→ Work task: In the entries below, find the line containing "В ходе общения опытом помощи людям в период" and the line containing "его, поручено Министерству молодёжной". Copy those two lines and everything between them exactly, and only that.
▼
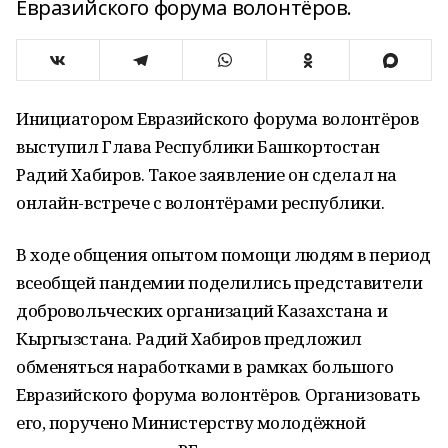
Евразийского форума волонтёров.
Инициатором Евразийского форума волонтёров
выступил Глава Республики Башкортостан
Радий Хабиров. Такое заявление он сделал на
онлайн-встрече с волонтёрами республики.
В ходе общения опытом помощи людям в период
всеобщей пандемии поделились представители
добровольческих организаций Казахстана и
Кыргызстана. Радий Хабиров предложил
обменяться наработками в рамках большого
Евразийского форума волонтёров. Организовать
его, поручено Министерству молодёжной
▲
▼
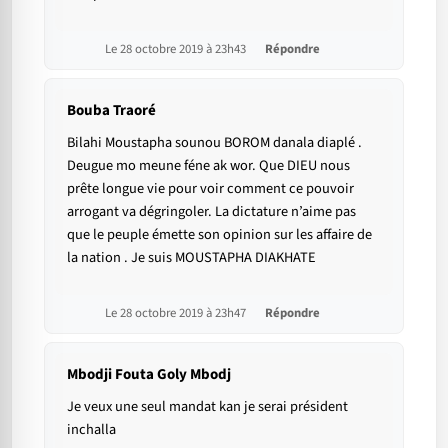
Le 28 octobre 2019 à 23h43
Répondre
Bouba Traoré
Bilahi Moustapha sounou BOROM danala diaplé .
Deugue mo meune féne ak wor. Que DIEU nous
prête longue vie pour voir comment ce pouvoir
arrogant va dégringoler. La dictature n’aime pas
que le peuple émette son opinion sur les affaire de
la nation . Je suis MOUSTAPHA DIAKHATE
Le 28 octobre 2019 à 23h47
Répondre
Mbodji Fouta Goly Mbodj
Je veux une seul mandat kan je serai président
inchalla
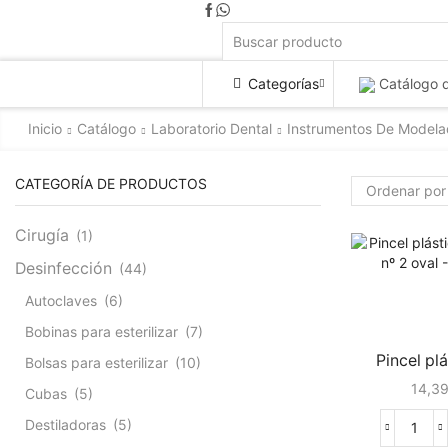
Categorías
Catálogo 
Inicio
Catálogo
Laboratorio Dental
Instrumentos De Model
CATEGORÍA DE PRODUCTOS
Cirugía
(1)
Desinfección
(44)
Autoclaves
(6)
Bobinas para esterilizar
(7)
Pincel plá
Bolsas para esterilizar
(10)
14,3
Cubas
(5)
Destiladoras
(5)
▲
▼
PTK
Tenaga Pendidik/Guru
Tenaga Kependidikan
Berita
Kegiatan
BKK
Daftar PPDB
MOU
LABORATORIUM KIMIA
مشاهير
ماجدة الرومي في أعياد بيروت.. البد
▲
→ Result for this exercise:
В ходе общения опытом помощи людям в период
всеобщей пандемии поделились представители
добровольческих организаций Казахстана и
Кыргызстана. Радий Хабиров предложил
обменяться наработками в рамках большого
Евразийского форума волонтёров. Организовать
его, поручено Министерству молодёжной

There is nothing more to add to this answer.